What is needed | Any image in the records should be left out; output everything else exactly.

================

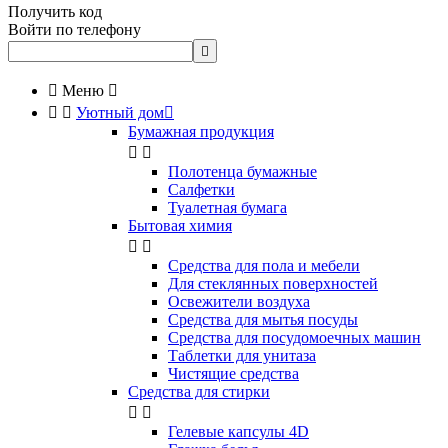
Получить код
Войти по телефону


Меню



Уютный дом

Бумажная продукция


Полотенца бумажные
Салфетки
Туалетная бумага
Бытовая химия


Cредства для пола и мебели
Для стеклянных поверхностей
Освежители воздуха
Средства для мытья посуды
Средства для посудомоечных машин
Таблетки для унитаза
Чистящие средства
Средства для стирки


Гелевые капсулы 4D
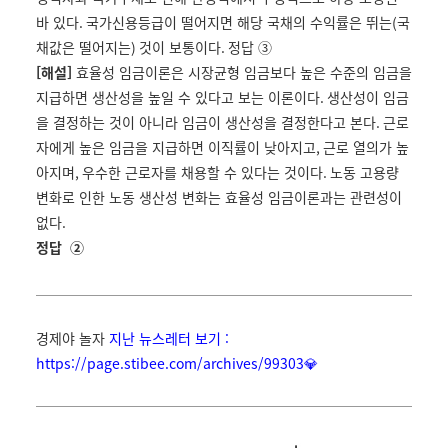
바 있다
.
국가신용등급이 떨어지면 해당 국채의 수익률은 뛰는
(
국
채값은 떨어지는
)
것이 보통이다
.
정답
③
[해설]
효율성 임금이론은 시장균형 임금보다 높은 수준의 임금을
지급하면 생산성을 높일 수 있다고 보는 이론이다
.
생산성이 임금
을 결정하는 것이 아니라 임금이 생산성을 결정한다고 본다
.
근로
자에게 높은 임금을 지급하면 이직률이 낮아지고
,
근로 열의가 높
아지며
,
우수한 근로자를 채용할 수 있다는 것이다
.
노동 고용량
변화로 인한 노동 생산성 변화는 효율성 임금이론과는 관련성이
없다
.
정답
②
경제야 놀자
지난 뉴스레터 보기 :
https://page.stibee.com/archives/99303💎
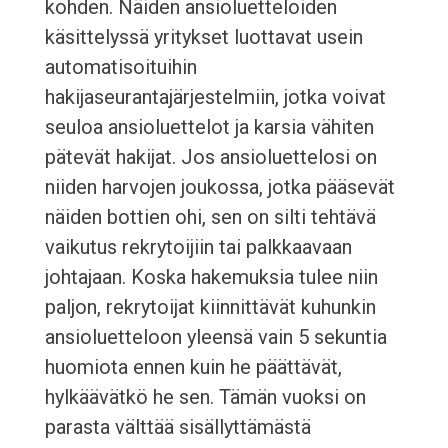
kohden. Näiden ansioluetteloiden
käsittelyssä yritykset luottavat usein
automatisoituihin
hakijaseurantajärjestelmiin, jotka voivat
seuloa ansioluettelot ja karsia vähiten
pätevät hakijat. Jos ansioluettelosi on
niiden harvojen joukossa, jotka pääsevät
näiden bottien ohi, sen on silti tehtävä
vaikutus rekrytoijiin tai palkkaavaan
johtajaan. Koska hakemuksia tulee niin
paljon, rekrytoijat kiinnittävät kuhunkin
ansioluetteloon yleensä vain 5 sekuntia
huomiota ennen kuin he päättävät,
hylkäävätkö he sen. Tämän vuoksi on
parasta välttää sisällyttämästä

================

Solution below |
Получить код
Войти по телефону


Меню



Уютный дом

Бумажная продукция


Полотенца бумажные
Салфетки
Туалетная бумага
Бытовая химия


Cредства для пола и мебели
Для стеклянных поверхностей
Освежители воздуха
Средства для мытья посуды
Средства для посудомоечных машин
Таблетки для унитаза
Чистящие средства
Средства для стирки


Гелевые капсулы 4D
바 있다
.
국가신용등급이 떨어지면 해당 국채의 수익률은 뛰는
(
국
채값은 떨어지는
)
것이 보통이다
.
정답
③
[해설]
효율성 임금이론은 시장균형 임금보다 높은 수준의 임금을
지급하면 생산성을 높일 수 있다고 보는 이론이다
.
생산성이 임금
을 결정하는 것이 아니라 임금이 생산성을 결정한다고 본다
.
근로
자에게 높은 임금을 지급하면 이직률이 낮아지고
,
근로 열의가 높
아지며
,
우수한 근로자를 채용할 수 있다는 것이다
.
노동 고용량
변화로 인한 노동 생산성 변화는 효율성 임금이론과는 관련성이
없다
.
정답
②
경제야 놀자
지난 뉴스레터 보기 :
https://page.stibee.com/archives/99303💎
kohden. Näiden ansioluetteloiden
käsittelyssä yritykset luottavat usein
automatisoituihin
hakijaseurantajärjestelmiin, jotka voivat
seuloa ansioluettelot ja karsia vähiten
pätevät hakijat. Jos ansioluettelosi on
niiden harvojen joukossa, jotka pääsevät
näiden bottien ohi, sen on silti tehtävä
vaikutus rekrytoijiin tai palkkaavaan
johtajaan. Koska hakemuksia tulee niin
paljon, rekrytoijat kiinnittävät kuhunkin
ansioluetteloon yleensä vain 5 sekuntia
huomiota ennen kuin he päättävät,
hylkäävätkö he sen. Tämän vuoksi on
parasta välttää sisällyttämästä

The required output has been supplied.